> **EXERCISE AIM**
Exactly as written, transcribe the data from its opening line through the line containing "na Morzu Śródziemnym. Okazało się, że". Leave every picture out.

Top of PROVIDED INFORMATION

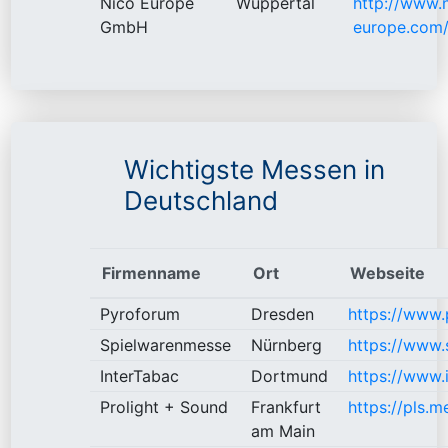
Nico Europe
Wuppertal
http://www.
GmbH
europe.com
Wichtigste Messen in
Deutschland
Firmenname
Ort
Webseite
Pyroforum
Dresden
https://www.
Spielwarenmesse
Nürnberg
https://www.
InterTabac
Dortmund
https://www.
Prolight + Sound
Frankfurt
https://pls.m
am Main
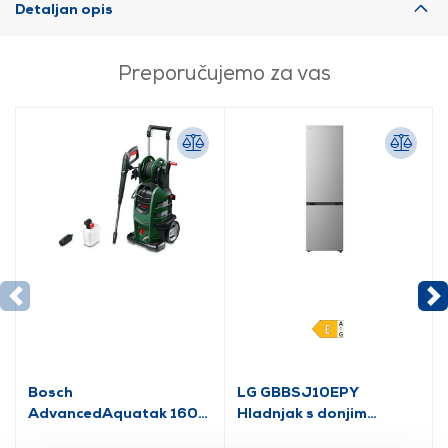
Detaljan opis
Preporučujemo za vas
Bosch
LG GBBSJ10EPY
AdvancedAquatak 160
Hladnjak s donjim
visokotlačni perač
zamrzivačem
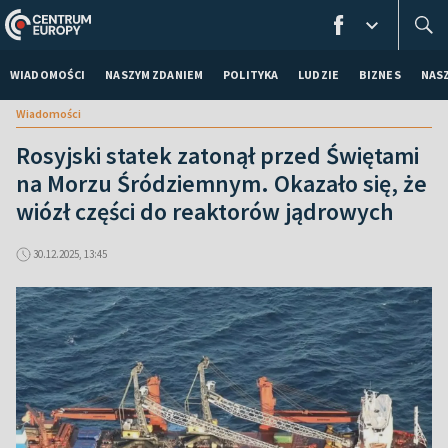
WIADOMOŚCI
NASZYM ZDANIEM
POLITYKA
LUDZIE
BIZNES
NAS
Wiadomości
Rosyjski statek zatonął przed Świętami
na Morzu Śródziemnym. Okazało się, że
wiózł części do reaktorów jądrowych
30.12.2025, 13:45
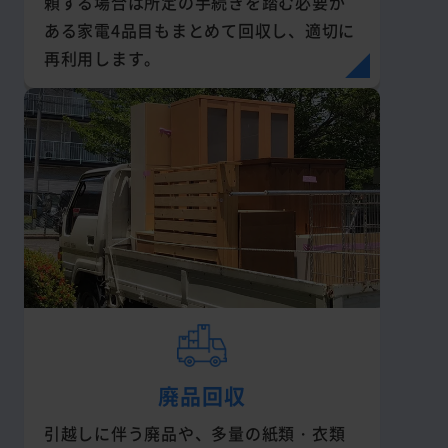
頼する場合は所定の手続きを踏む必要が
ある家電4品目もまとめて回収し、適切に
再利用します。
廃品回収
引越しに伴う廃品や、多量の紙類・衣類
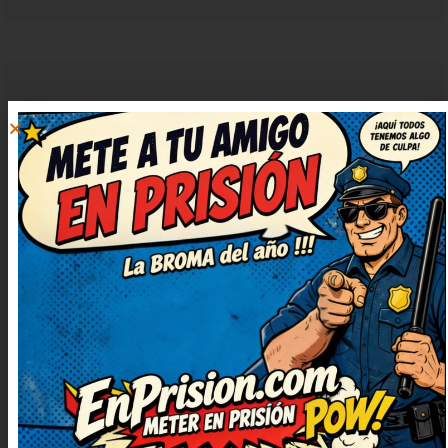
MARTA
RESPONDER
DOMÍNGUEZ
11 marzo, 2023 at
3:16
Vaya ocurrencia más buena, me ha
sacado una sonrisa enorme. Muy
ingenioso y bien escrito,
¡enhorabuena! El juego de
palabras está finísimo, me ha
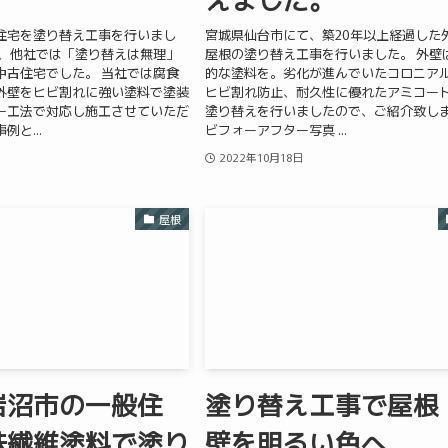
住宅を塗り替え工事を行いまし
宮城県仙台市にて、築20年以上経過した
ら、他社では「塗り替えは無理」
屋根の塗り替え工事を行いました。 外壁
中古住宅でした。 当社では腐食
的な塗料を。劣化が進んでいたコロニア
外壁をヒビ割れに強い塗料で塗装
ヒビ割れ防止、耐久性に優れたアミコー
ー工法で対応し施工させていただ
塗り替えを行いましたので、ご紹介致し
と...
ビフォーアフター写真 ...
2022年10月18日
屋根
岩沼市の一般住
塗り替え工事で屋根
殊繊維塗料で塗り
壁を明るい色へ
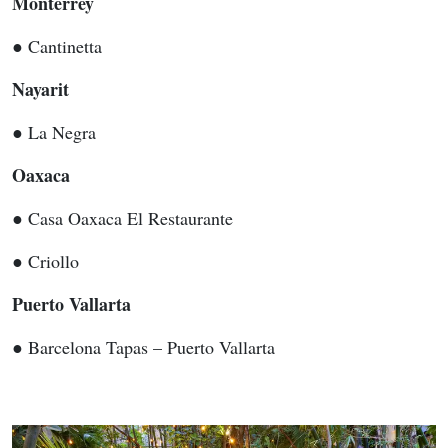
Monterrey
● Cantinetta
Nayarit
● La Negra
Oaxaca
● Casa Oaxaca El Restaurante
● Criollo
Puerto Vallarta
● Barcelona Tapas – Puerto Vallarta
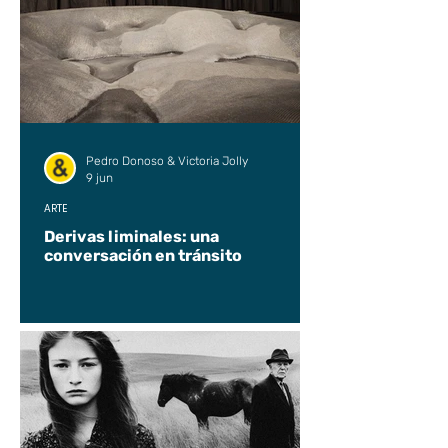
Pedro Donoso & Victoria Jolly
9 jun
ARTE
Derivas liminales: una
conversación en tránsito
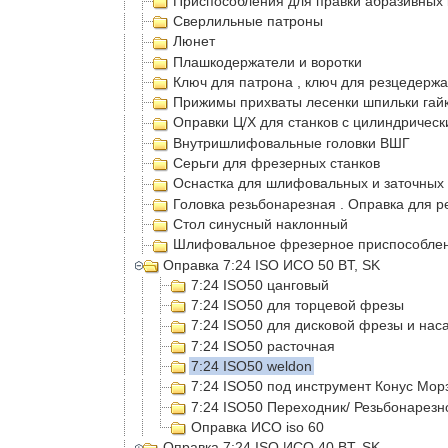
Приспособления для правки абразивных 
Сверлильные патроны
Люнет
Плашкодержатели и воротки
Ключ для патрона , ключ для резцедерж
Прижимы прихваты лесенки шпильки гайк
Оправки Ц/Х для станков с цилиндрическ
Внутришлифовальные головки ВШГ
Серьги для фрезерных станков
Оснастка для шлифовальных и заточных 
Головка резьбонарезная . Оправка для р
Стол синусный наклонный
Шлифовальное фрезерное приспособлени
Оправка 7:24 ISO ИСО 50 BT, SK
7:24 ISO50 цанговый
7:24 ISO50 для торцевой фрезы
7:24 ISO50 для дисковой фрезы и нас
7:24 ISO50 расточная
7:24 ISO50 weldon
7:24 ISO50 под инструмент Конус Мор
7:24 ISO50 Переходник/ Резьбонарезн
Оправка ИСО iso 60
Оправка 7:24 ISO ИСО 40 BT, SK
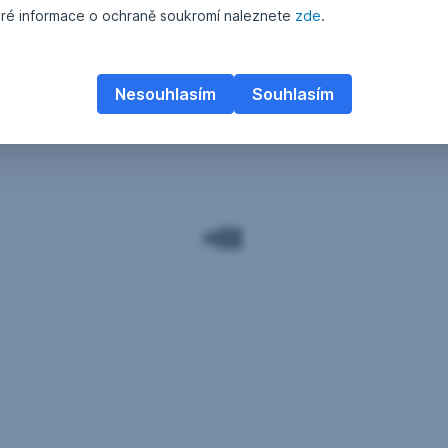
ré informace o ochraně soukromí naleznete
zde
.
Nesouhlasím
Souhlasím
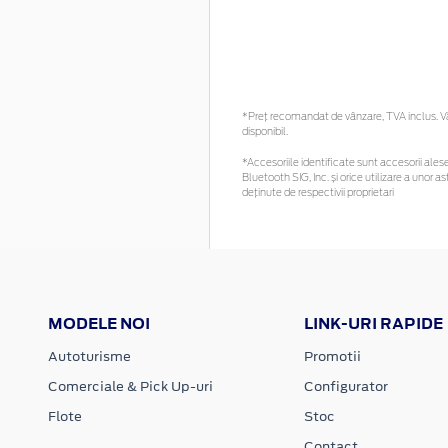
*Preţ recomandat de vânzare, TVA inclus. Vă 
disponibil.
*Accesoriile identificate sunt accesorii alese 
Bluetooth SIG, Inc. și orice utilizare a uno
deținute de respectivii proprietari
MODELE NOI
LINK-URI RAPIDE
Autoturisme
Promotii
Comerciale & Pick Up-uri
Configurator
Flote
Stoc
Contact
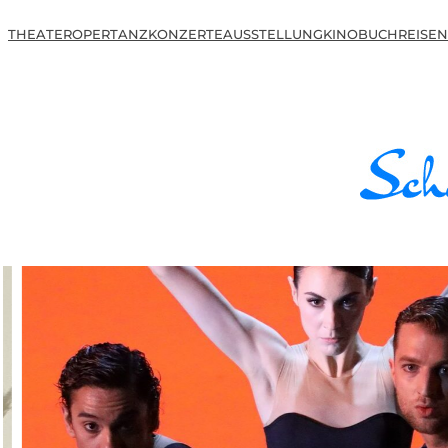
THEATER
OPER
TANZ
KONZERTE
AUSSTELLUNG
KINO
BUCH
REISEN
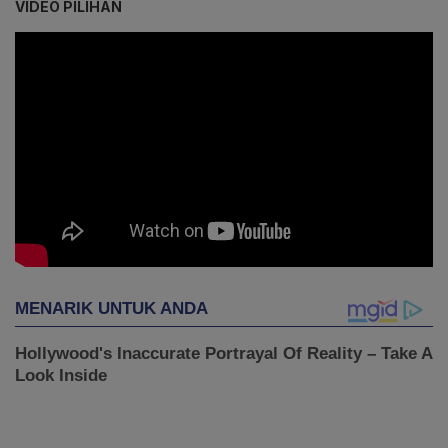
VIDEO PILIHAN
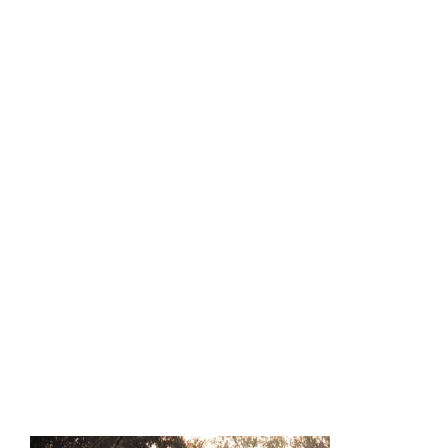
OFERTA 3h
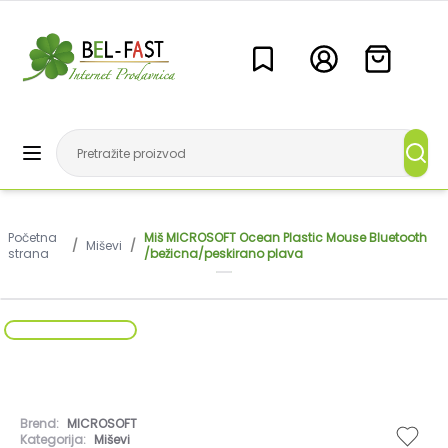
Početna
Miš MICROSOFT Ocean Plastic Mouse Bluetooth
/
Miševi
/
strana
/bežicna/peskirano plava
Brend:
MICROSOFT
Kategorija:
Miševi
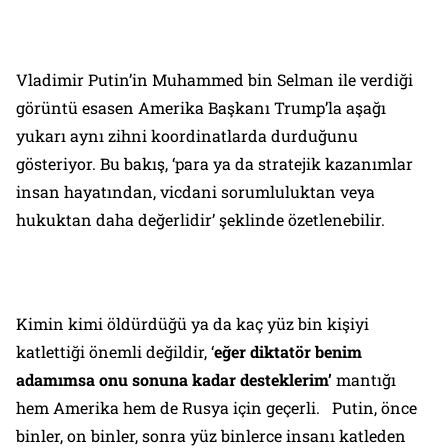
Vladimir Putin’in Muhammed bin Selman ile verdiği
görüntü esasen Amerika Başkanı Trump’la aşağı
yukarı aynı zihni koordinatlarda durduğunu
gösteriyor. Bu bakış, ‘para ya da stratejik kazanımlar
insan hayatından, vicdani sorumluluktan veya
hukuktan daha değerlidir’ şeklinde özetlenebilir.
Kimin kimi öldürdüğü ya da kaç yüz bin kişiyi
katlettiği önemli değildir, ‘
eğer diktatör benim
adamımsa onu sonuna kadar desteklerim’
mantığı
hem Amerika hem de Rusya için geçerli. Putin, önce
binler, on binler, sonra yüz binlerce insanı katleden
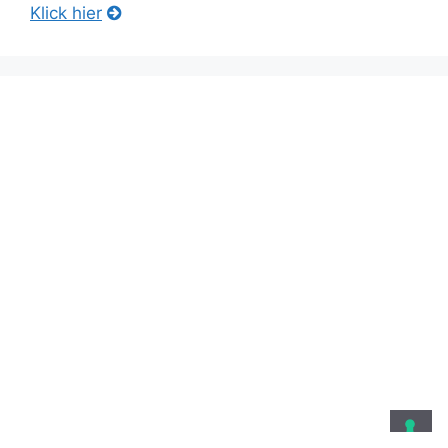
Klick hier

Bottom of PROVIDED INFORMATION

> **SOLUTION**
Nico Europe
Wuppertal
http://www.
GmbH
europe.com
Wichtigste Messen in
Deutschland
Firmenname
Ort
Webseite
Pyroforum
Dresden
https://www.
Spielwarenmesse
Nürnberg
https://www.
InterTabac
Dortmund
https://www.
Prolight + Sound
Frankfurt
https://pls.m
am Main
Detaljan opis
Preporučujemo za vas
Bosch
LG GBBSJ10EPY
AdvancedAquatak 160
Hladnjak s donjim
visokotlačni perač
zamrzivačem
WIADOMOŚCI
NASZYM ZDANIEM
POLITYKA
LUDZIE
BIZNES
NAS
Wiadomości
Rosyjski statek zatonął przed Świętami
na Morzu Śródziemnym. Okazało się, że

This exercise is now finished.